In the next few weeks, the U.S. House of Representatives is expected to pass the Lower Drug Costs Now Act, legislation that some claim would rein in the cost of prescription drugs by allowing the government to set prices. In reality, however, this legislation would endanger the livelihoods of hundreds of thousands of Americans and cut off medical research dollars that are essential to finding cures for diseases like cancer and Alzheimer’s.
According to recent estimates, the House proposal would cost drug makers approximately $1 trillion over the next decade, forcing them to drastically reduce investments in R&D. This cost-cutting would lead to fewer workers and ultimately fewer treatment options for families in need.
The U.S. biopharmaceutical industry directly employs more than 800,000 workers. And the industry supports an additional 3 million jobs in various sectors, ranging from construction (building labs) to business services (sales, marketing, and administrative support). In total, the proposal could result in the loss of over 700,000 jobs. While every state would be impacted, some would see greater job losses than others, including California, Texas, and New Jersey.

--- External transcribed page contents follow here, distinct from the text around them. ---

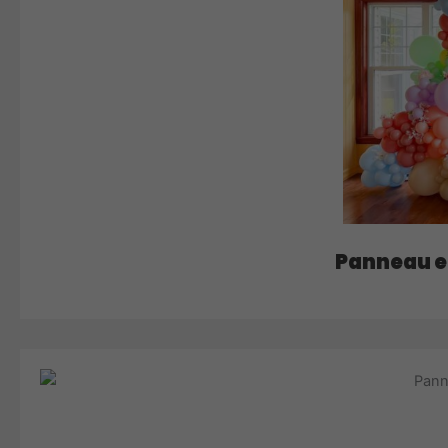
Panneau en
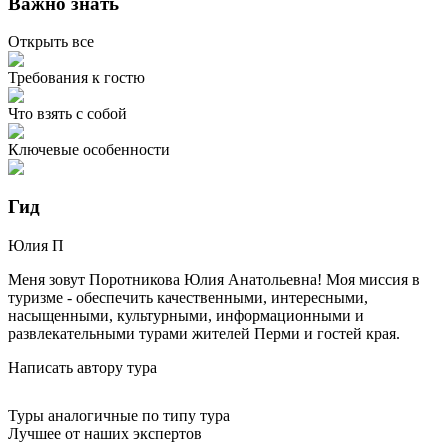
Важно знать
Открыть все
Требования к гостю
Что взять с собой
Ключевые особенности
Гид
Юлия
П
Меня зовут Поротникова Юлия Анатольевна! Моя миссия в
туризме - обеспечить качественными, интересными,
насыщенными, культурными, информационными и
развлекательными турами жителей Перми и гостей края.
Написать автору тура
Туры аналогичные по типу тура
Лучшее от наших экспертов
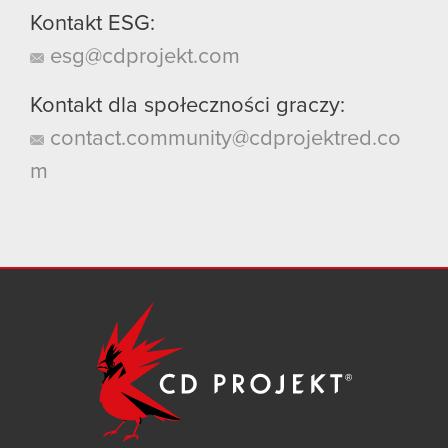
Kontakt ESG:
esg@cdprojekt.com
Kontakt dla społeczności graczy:
contact.community@cdprojektred.co
m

Even more troubling, this plan would likely result in Americans having access to fewer treatments. Of all the new medicines launched across the world between 2011 and 2018, 90% are available in the U.S. But many of these new drugs are not available in countries with government price controls. In fact, only 50% of these drugs are available in France, and only 46% of them are available in Canada. If this legislation were to become law, American workers who like their employer-sponsored health care plans would find they have increasingly diminished access to the latest and most innovative treatments.
This proposal, of course, isn’t bad for everyone. There is one potential winner from all of this – China. When Europe adopted price controls, investments in research and the associated benefits moved to the U.S. Now, if Congress adopts similar price control policies, those same research dollars and jobs are likely to move offshore to places like China.

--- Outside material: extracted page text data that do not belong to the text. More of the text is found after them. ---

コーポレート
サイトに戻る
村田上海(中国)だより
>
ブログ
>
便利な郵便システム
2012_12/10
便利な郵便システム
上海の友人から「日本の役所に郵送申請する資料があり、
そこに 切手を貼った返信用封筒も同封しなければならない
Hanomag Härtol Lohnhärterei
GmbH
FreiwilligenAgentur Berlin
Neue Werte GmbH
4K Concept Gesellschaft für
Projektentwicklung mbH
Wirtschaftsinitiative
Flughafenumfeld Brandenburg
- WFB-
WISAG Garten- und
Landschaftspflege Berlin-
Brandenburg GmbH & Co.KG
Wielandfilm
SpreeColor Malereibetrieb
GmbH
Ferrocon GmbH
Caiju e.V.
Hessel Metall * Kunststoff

This job-killing legislation would weaken American industry, in addition to limiting treatment options for millions across the country. The good news? The bill being considered in the House isn’t our only option – there are bipartisan proposals in Congress that would help lower drug costs without harming jobs, R&D, and access to medication. We urge our nation’s leaders to seriously consider these commonsense solutions so that the U.S. can remain on the leading edge of medical innovation.